Skip to content

fix(fleet-data): bound external subprocess calls with wait-with-deadline#164

Merged
NagyVikt merged 1 commit into
mainfrom
fix/fleet-data-subprocess-timeouts
May 16, 2026
Merged

fix(fleet-data): bound external subprocess calls with wait-with-deadline#164
NagyVikt merged 1 commit into
mainfrom
fix/fleet-data-subprocess-timeouts

Conversation

@NagyVikt
Copy link
Copy Markdown
Contributor

Summary

Wraps every external subprocess call in fleet-data with a sync wait-with-deadline so a hung child (network stall, auth prompt, wedged tmux) can no longer freeze the dashboards' 250ms tick.

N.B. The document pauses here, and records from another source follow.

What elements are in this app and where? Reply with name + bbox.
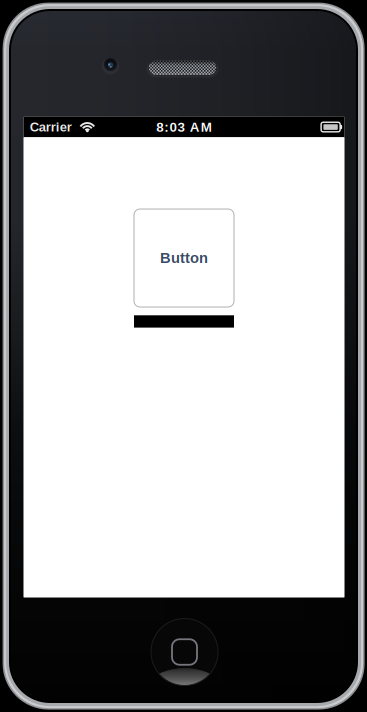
button[interactable]: Button — [134, 209, 234, 307]
staticText: 8:03 AM — [156, 120, 212, 135]
staticText: Carrier — [30, 120, 72, 134]
staticText: Button — [160, 250, 208, 266]
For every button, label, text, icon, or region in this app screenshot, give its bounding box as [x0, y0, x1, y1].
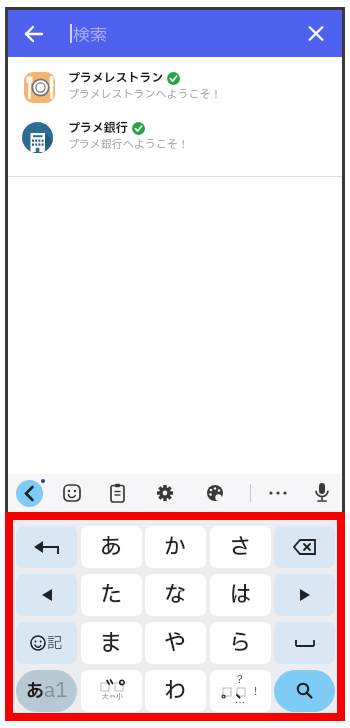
button[interactable]: [156, 484, 174, 502]
button[interactable]: [274, 574, 335, 616]
staticText: わ: [164, 675, 187, 708]
staticText: ?: [237, 671, 243, 688]
button[interactable]: わ: [145, 670, 206, 712]
button[interactable]: あ: [81, 526, 142, 568]
button[interactable]: [20, 19, 50, 49]
staticText: た: [100, 579, 123, 612]
button[interactable]: ま: [81, 622, 142, 664]
button[interactable]: [314, 482, 330, 504]
staticText: あ: [100, 531, 123, 564]
button[interactable]: [274, 622, 335, 664]
button[interactable]: [16, 574, 77, 616]
button[interactable]: 記: [16, 622, 77, 664]
staticText: あ: [26, 678, 44, 705]
button[interactable]: ?: [210, 670, 271, 712]
staticText: ら: [229, 627, 252, 660]
button[interactable]: [274, 670, 335, 712]
button[interactable]: か: [145, 526, 206, 568]
button[interactable]: [274, 526, 335, 568]
staticText: プラメレストランへようこそ！: [68, 86, 222, 103]
staticText: さ: [229, 531, 252, 564]
button[interactable]: [206, 484, 224, 502]
staticText: !: [254, 683, 258, 700]
button[interactable]: さ: [210, 526, 271, 568]
button[interactable]: [301, 20, 331, 47]
staticText: 記: [47, 632, 63, 654]
button[interactable]: あ: [16, 670, 77, 712]
staticText: a1: [44, 676, 68, 706]
button[interactable]: や: [145, 622, 206, 664]
button[interactable]: た: [81, 574, 142, 616]
staticText: プラメレストラン: [68, 69, 164, 87]
staticText: は: [229, 579, 252, 612]
button[interactable]: [268, 484, 288, 502]
button[interactable]: な: [145, 574, 206, 616]
button[interactable]: プラメ銀行: [8, 112, 342, 162]
staticText: プラメ銀行へようこそ！: [68, 136, 189, 153]
staticText: 大⇔小: [102, 692, 123, 702]
button[interactable]: [16, 480, 43, 507]
staticText: …: [235, 696, 245, 711]
button[interactable]: [63, 484, 81, 502]
staticText: か: [164, 531, 187, 564]
button[interactable]: は: [210, 574, 271, 616]
button[interactable]: ら: [210, 622, 271, 664]
staticText: ま: [100, 627, 123, 660]
button[interactable]: [109, 483, 126, 503]
staticText: 検索: [73, 23, 107, 48]
staticText: や: [164, 627, 187, 660]
staticText: な: [164, 579, 187, 612]
staticText: プラメ銀行: [68, 119, 128, 137]
button[interactable]: プラメレストラン: [8, 62, 342, 112]
button[interactable]: 大⇔小: [81, 670, 142, 712]
button[interactable]: [16, 526, 77, 568]
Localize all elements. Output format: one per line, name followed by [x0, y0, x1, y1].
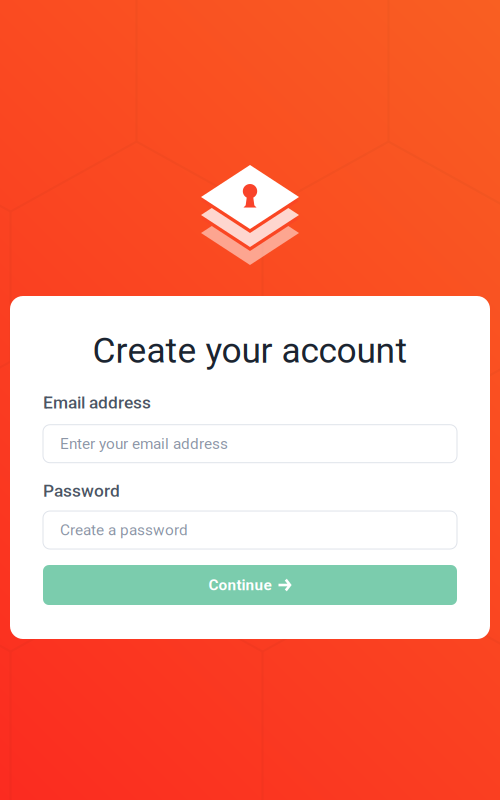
- staticText: Continue: [208, 576, 272, 594]
- staticText: Password: [43, 481, 120, 501]
- button[interactable]: Continue: [43, 565, 457, 605]
- staticText: Enter your email address: [60, 435, 228, 453]
- staticText: Email address: [43, 392, 151, 413]
- staticText: Create a password: [60, 521, 188, 539]
- staticText: Create your account: [92, 330, 408, 371]
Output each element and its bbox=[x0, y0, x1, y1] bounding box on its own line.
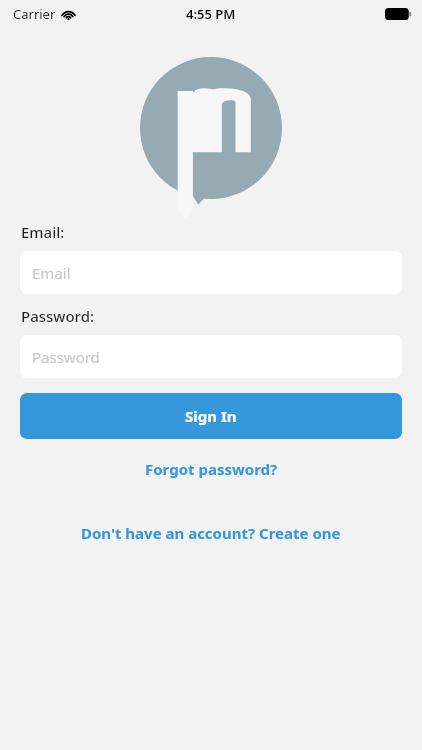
button[interactable]: Email bbox=[20, 251, 402, 294]
staticText: 4:55 PM bbox=[186, 5, 236, 23]
staticText: Password: bbox=[21, 306, 95, 326]
staticText: Email bbox=[32, 263, 71, 283]
staticText: Password bbox=[32, 347, 100, 367]
button[interactable]: Don't have an account? Create one bbox=[0, 517, 422, 549]
button[interactable]: Forgot password? bbox=[0, 453, 422, 485]
staticText: Carrier bbox=[13, 5, 56, 23]
staticText: Don't have an account? Create one bbox=[81, 523, 341, 543]
staticText: Email: bbox=[21, 222, 65, 242]
button[interactable]: Password bbox=[20, 335, 402, 378]
staticText: Forgot password? bbox=[145, 459, 278, 479]
staticText: Sign In bbox=[185, 406, 237, 426]
button[interactable]: Sign In bbox=[20, 393, 402, 439]
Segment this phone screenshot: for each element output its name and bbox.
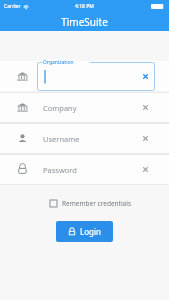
staticText: Password	[43, 165, 77, 175]
staticText: Organization	[43, 59, 74, 66]
button[interactable]: Username	[0, 124, 169, 153]
button[interactable]: Remember credentials	[50, 199, 169, 208]
other: Clear Password	[142, 166, 149, 173]
other: Clear Company	[142, 104, 149, 111]
staticText: Company	[43, 103, 77, 113]
staticText: Carrier	[4, 3, 21, 10]
staticText: Username	[43, 134, 80, 144]
staticText: TimeSuite	[61, 15, 108, 29]
staticText: Remember credentials	[62, 199, 132, 208]
other: Clear Organization	[142, 73, 149, 80]
button[interactable]: Organization	[37, 62, 155, 91]
button[interactable]: Company	[0, 93, 169, 122]
staticText: Login	[80, 226, 101, 237]
button[interactable]: Login	[56, 221, 113, 242]
button[interactable]: Password	[0, 155, 169, 184]
staticText: 4:18 PM	[75, 3, 94, 10]
other: Clear Username	[142, 135, 149, 142]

Freeze vector being closed

Before this PR, each dashboard tick could shell out to tmux, agent-auth, git, or gh and block indefinitely on Command::output() / Child::wait_with_output(). A single wedged child (tmux server lock contention, agent-auth prompting for credentials, a stalled gh pr list over a slow network) would stall the entire UI until killed manually.

New module

rust/fleet-data/src/subprocess.rs exports:

pub fn output_with_deadline(
    cmd: std::process::Command,
    deadline: std::time::Duration,
) -> std::io::Result<std::process::Output>

Spawns, polls try_wait on a 10ms loop, kills + reaps on expiry, returns io::ErrorKind::TimedOut. Sync on purpose (the crate is sync).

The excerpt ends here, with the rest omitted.